Saved data entries:
<<<<
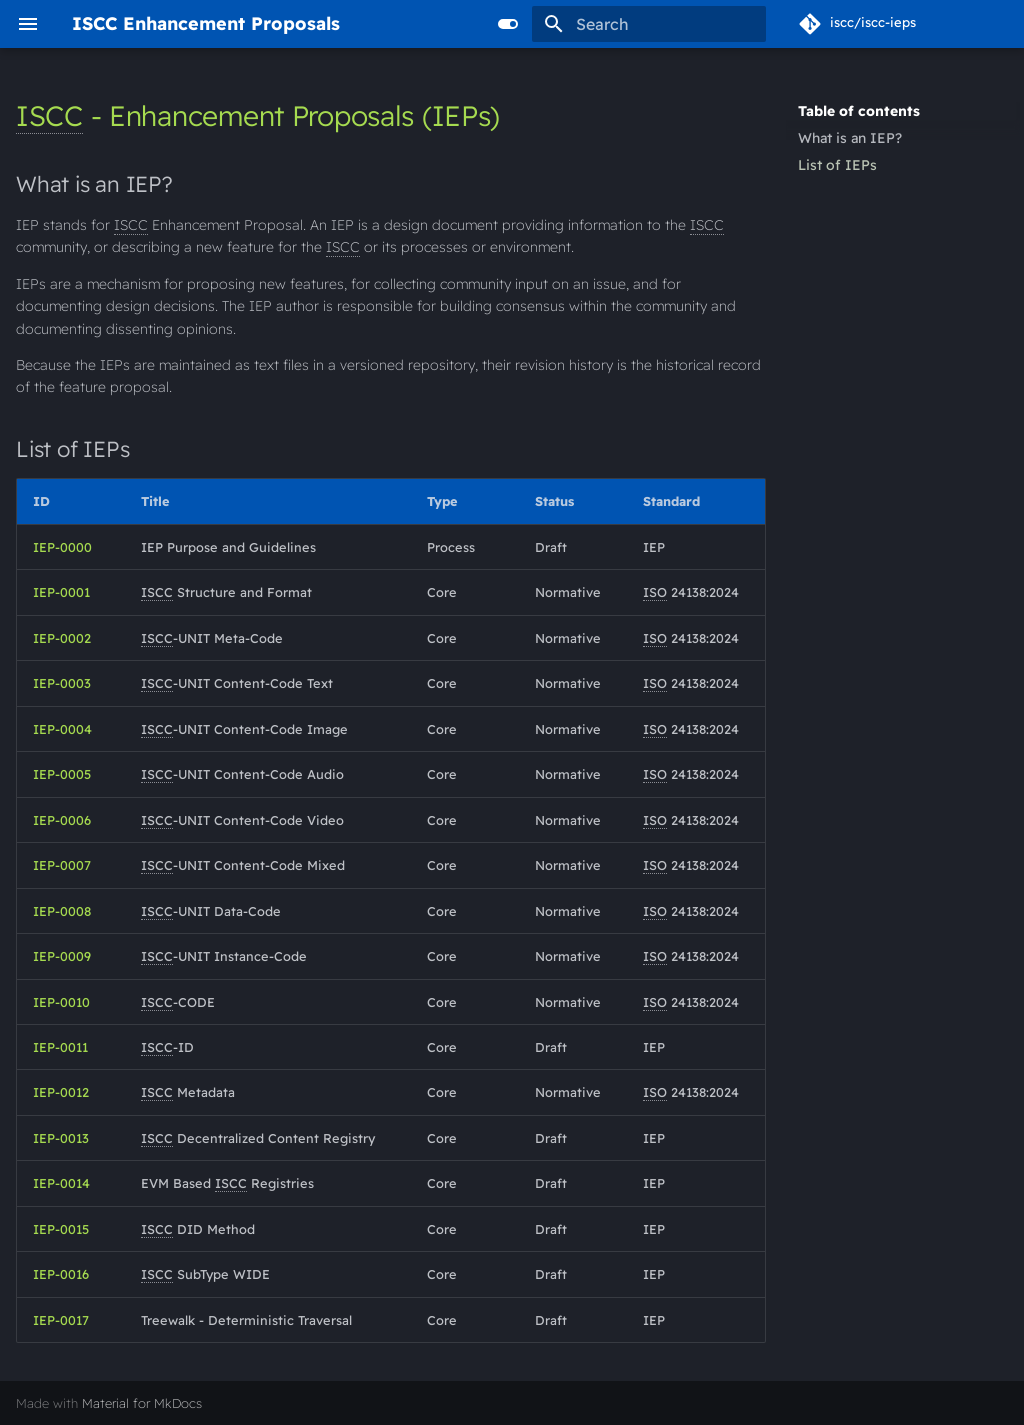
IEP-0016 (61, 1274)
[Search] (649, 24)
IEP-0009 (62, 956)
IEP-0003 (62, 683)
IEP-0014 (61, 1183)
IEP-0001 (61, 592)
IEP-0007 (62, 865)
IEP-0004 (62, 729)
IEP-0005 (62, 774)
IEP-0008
>>>>
--- YOUR GOAL ---
Lines from the one with "IEP-0014 (61, 1183)" through the end of the data: set these down exactly, including both ends and nothing more.

--- RESULT ---
IEP-0014 (61, 1183)
IEP-0001 (61, 592)
IEP-0007 (62, 865)
IEP-0004 (62, 729)
IEP-0005 (62, 774)
IEP-0008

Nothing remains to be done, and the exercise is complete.